Employee Transfer Requests Turns Harmful for Employer
The US Supreme Court has denied certiorari in Kalamazoo County Road Commission v. Deleon, 135 S. Ct. 783 (2015). This means that the decision of the Sixth Circuit given in Deleon vs. Kalamazoo County Road Commission, 739 F.3d 914 (2014) stands and employers may soon need to reevaluate their approach to internal transfers of employees.
In Deleon, the Sixth Circuit had ruled that an involuntary lateral transfer of an employee may constitute an adverse employment action sufficient to give rise to a claim of discrimination. An employee who seeks for a job transfer and works in that for a period of 10 months still owes the right to claim that the transfer constituted an adverse employment action in support of his claim of discrimination.
Robert Deleon had applied for an open job as an equipment and facilities superintendent in the same office where he was working for the last 25 years as an “Area Superintendent” for the Commission. The job description stated that the position would involve working in a garage surrounded by loud noises and diesel fumes.
After an interview, Deleon was informed that he did not receive the position. He admitted that his computer skills, which were a substantive qualification for the position, were insufficient. Consequently, the commission hired another candidate who left the position shortly thereafter. The Commission then offered the position to an external candidate who eventually declined. Deleon’s transfer was “involuntary” because the transfer took place after months passed in his initial application. Deleon filed a suit for alleging race and age discrimination after working for around a year in the position.

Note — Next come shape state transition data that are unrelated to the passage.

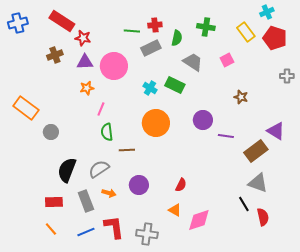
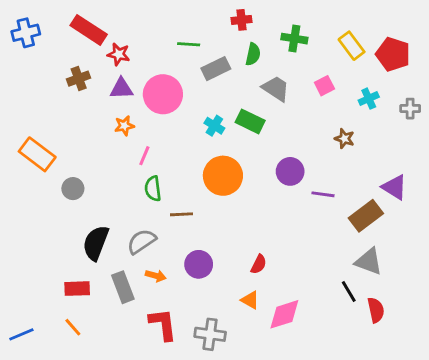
cyan cross: (267, 12) -> (369, 99), moved
red cross: (155, 25) -> (242, 20), moved
blue line: (86, 232) -> (21, 334), moved

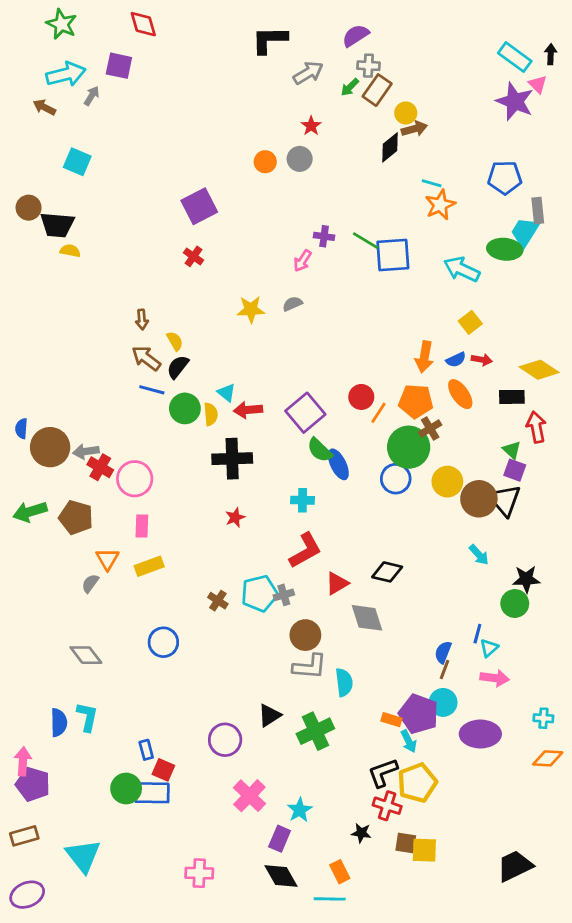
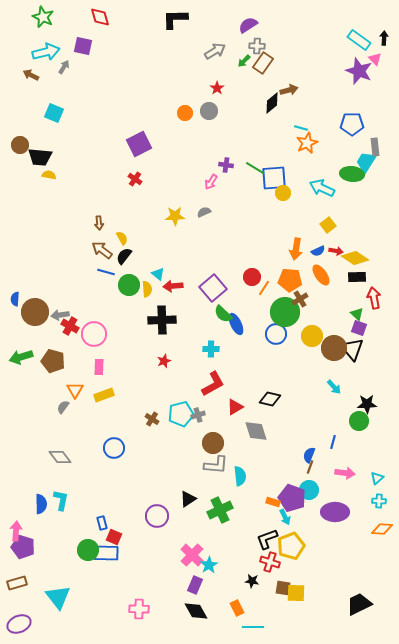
black L-shape: (270, 40) -> (175, 19), moved
yellow circle: (406, 113) -> (283, 193), moved
yellow diamond: (539, 370) -> (355, 258), moved
cyan triangle: (489, 648) -> (377, 478), moved
pink cross: (249, 796) -> (192, 555), moved
cyan line: (330, 899) -> (253, 627), moved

The Sixth Circuit Court concluded that Deleon’s transfer was an adverse employment action that supported a discrimination claim. No reasonable employee could interpret a transfer as an attempt to punish him for exercising his antidiscrimination rights when he gave his employer no reason to believe that he did not want the transfer and every reason to believe that he did. An employer in the Sixth Circuit may now be liable for employment discrimination whether they deny or grant an employee’s request for transfer.